Sunday, July 17, 2011

reason Japanese bartenders are the world's best

reason Japanese bartenders are the world's bestSuffice to say,by bartenders I am thinking neither of college students filling pitchers- and occasionally themselves-from a leaky keg, nor of hostesses tipping Suntory Royal into a bleary-eyed salaryman’s glass with their left hand while otherwise engaging their right.
No,the bartenders we need consider here are inheritors of a noble tradition to whose Western imperatives they have added their own special Japanese je ne sais quoi touch of Zen in the night; a dash of obsessive compulsion and the stirring and unshaken belief that- by God- booze matters.
Tokyo's best bartenders place substance a long way ahead of style when it comes to mixing your drinks.

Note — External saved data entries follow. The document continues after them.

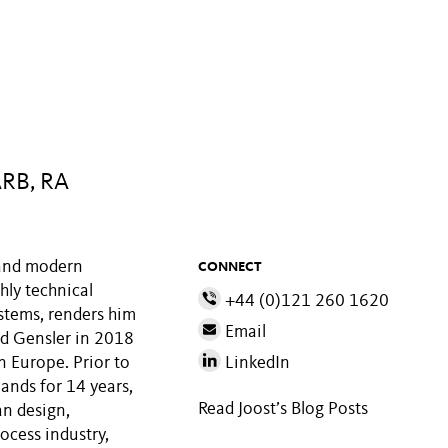
ARB, RA
M and modern
CONNECT
hly technical
+44 (0)121 260 1620
stems, renders him
Email
ned Gensler in 2018
in Europe. Prior to
LinkedIn
lands for 14 years,
Read Joost’s Blog Posts
an design,
rocess industry,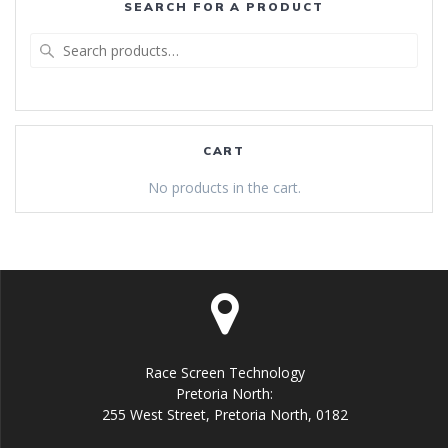
SEARCH FOR A PRODUCT
Search
for:
CART
No products in the cart.
Race Screen Technology
Pretoria North:
255 West Street, Pretoria North, 0182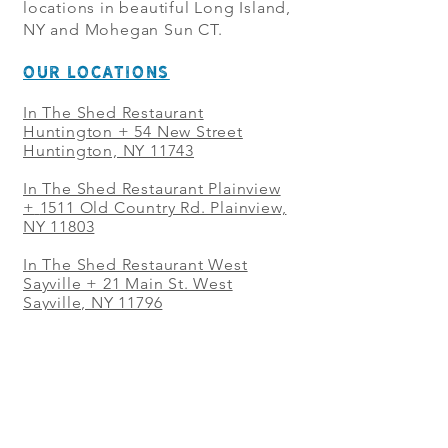
locations in beautiful Long Island,
NY and Mohegan Sun CT.
OUR LOCATIONS
In The Shed Restaurant
Huntington + 54 New Street
Huntington, NY 11743
In The Shed Restaurant Plainview
+
1511 Old Country Rd. Plainview,
NY 11803
In The Shed Restaurant West
Sayville + 21 Main St. West
Sayville, NY 11796
In The Shed Restaurant Westbury
+ at The Selby 685 Merrick Ave,
Westbury, NY 11590
In The Shed Restaurant Mohegan
Sun + 1 Mohegan Sun Blvd.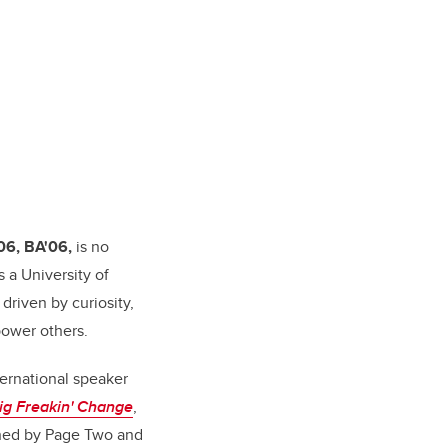
06, BA'06,
is no
s a University of
driven by curiosity,
power others.
ternational speaker
ig Freakin' Change
,
ished by Page Two and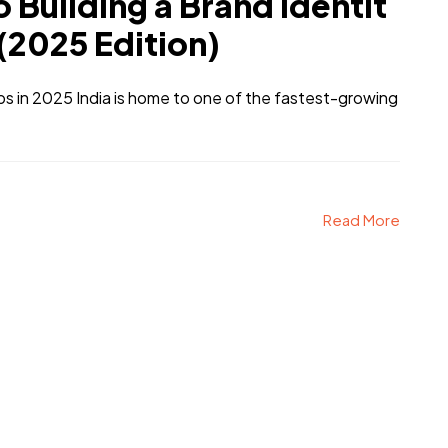
 Building a Brand Identit
 (2025 Edition)
ps in 2025 India is home to one of the fastest-growing
Read More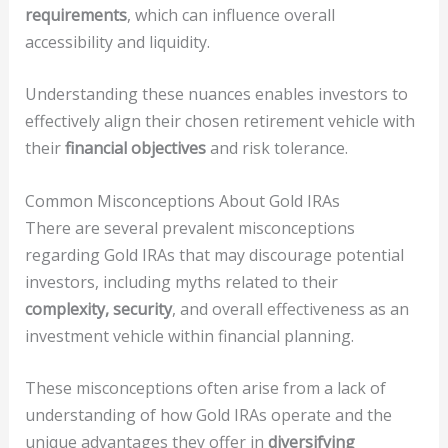
requirements
, which can influence overall
accessibility and liquidity.
Understanding these nuances enables investors to
effectively align their chosen retirement vehicle with
their
financial objectives
and risk tolerance.
Common Misconceptions About Gold IRAs
There are several prevalent misconceptions
regarding Gold IRAs that may discourage potential
investors, including myths related to their
complexity, security
, and overall effectiveness as an
investment vehicle within financial planning.
These misconceptions often arise from a lack of
understanding of how Gold IRAs operate and the
unique advantages they offer in
diversifying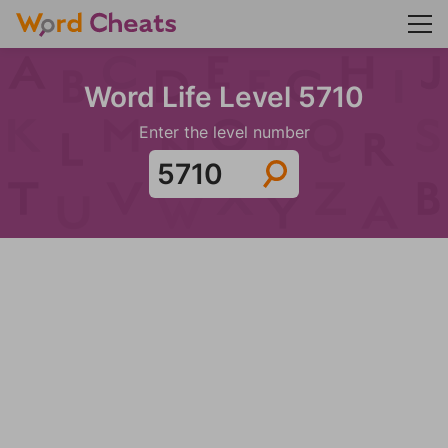
Word Life Level 5710
Enter the level number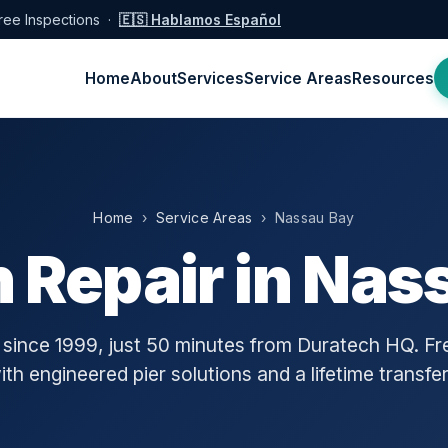
ree Inspections ·
🇪🇸 Hablamos Español
Home
About
Services
Service Areas
Resources
Home
›
Service Areas
› Nassau Bay
 Repair in Nas
ince 1999, just 50 minutes from Duratech HQ. Fre
h engineered pier solutions and a lifetime transfe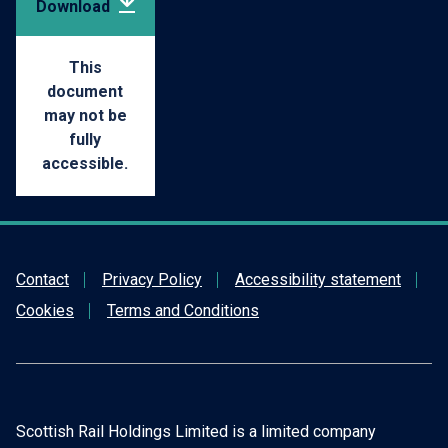
Download
pdf
(168.97
This
document
may not be
KB)
fully
accessible.
Contact
Privacy Policy
Accessibility statement
Cookies
Terms and Conditions
Scottish Rail Holdings Limited is a limited company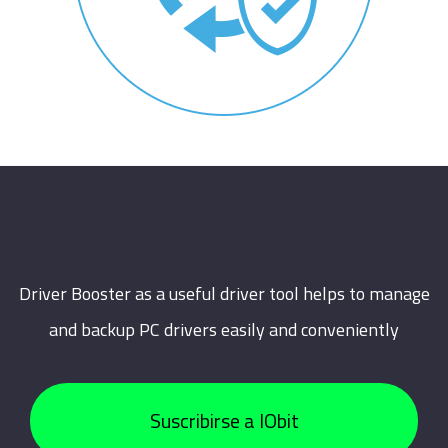
Driver Booster as a useful driver tool helps to manage
and backup PC drivers easily and conveniently
Suscribirse a IObit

And cocktails matter most.
Attitude

Japanese bartenders do cocktails like chemistry experiments and, faced with the precision of their measurements,half the lab personnel at Cal Tech would slink away in shame,wondering if it’s too late to re-train for refrigerator repair.
But it’s more than precision; they are masters of their arcane mysteries and insouciant enough (should your Japanese be up to it) to discuss proper gin viscosity,the merits of shaking to cha cha cha or samba rhythms or the correct bitters for mango-infused grappa.

Presentation

Recall, if you will, buying that emerald and diamond brooch at Tiffany’s last year and remember how the salesman lovingly laid it on its pad with a deference suggesting you were in the presence of a holy relic,a talisman not only of transcendent beauty but one capable of redeeming a fallen human race.
That’s pretty much the way your cocktail arrives. You’re almost afraid to breathe on it.
When barman Tom Cruise in the movie “Cocktail” kept three bottles spinning in the air,flashed a boyish grin at four admirers, and plopped down a dripping drink on a sodden napkin, he demonstrated conclusively that (despite what you may have read in the Enquirer) he is neither Japanese nor a Japanese barman.
Flair in all the wrong places

Ritual


Well,yes,there are differences between tea ceremony and the Japanese Way of the Cocktail; crystal glassware and polished oaken bars are not quite wabi sabi and tatami mats. And a good daiquiri, while slightly greenish, will not often be confused with matcha -- either while drinking it or 30 minutes later.

Still,tea ceremony and the role the tea master plays in it informs the cocktail in Japan as surely as Western cowboy movies’ “Gimme a shot of rye -- and leave the bottle,” does American (at least) drinking habits.
In the end,for the Japanese barman-sensei, ceremony shapes everything.
His brief is to provide an elegant and ritual pause, a retreat, if not an escape, from a world which (it’s true,I swear) is not always entirely satisfactory.
In Japan, you pay for the drink,of course, but for its context as much as its content.

Martinis can be made in jam jars and slurped lukewarm as you lie on the kitchen floor in your underwear. And, depending on how your life is going at any given time,that may not be a bad way to proceed.

It is not,however,the experience the Japanese barman attempts to recreate.He does not present himself in crisp white shirt, vest, sincere bow-tie and a shocking absence of piercing,tattooing and five-day beard so that you can demonstrate that the road of excess leads to the palace of wisdom.

The dark side

Sometimes an elegant and ritual pause is a very fine thing, and sometimes you just want a drink. Fast.

A real drink, mind you, one that doesn’t appear to be a child’s portion and one that doesn’t require the barman (as mine in Fukuoka, a former Zen monk, did) to finish breathing zazen while he stirs -- keeps the bourbon from being bruised, don’t you know.

And sometimes, you’d rather not have an evening of drinks cost more than minor heart surgery and have to beg for peanuts only to discover hours later that you paid ¥100 apiece for them.

In short, sometimes grace, talent, ceremony and the silken tie of a noble tradition are not enough and you yearn to snatch your host by one of his slow moving hands and snarl, “Vodka marty, now! And keep ‘em comin’, dammit.”
You may even hope that a couple thousand yen will get the job done. If so, you are probably in the wrong country.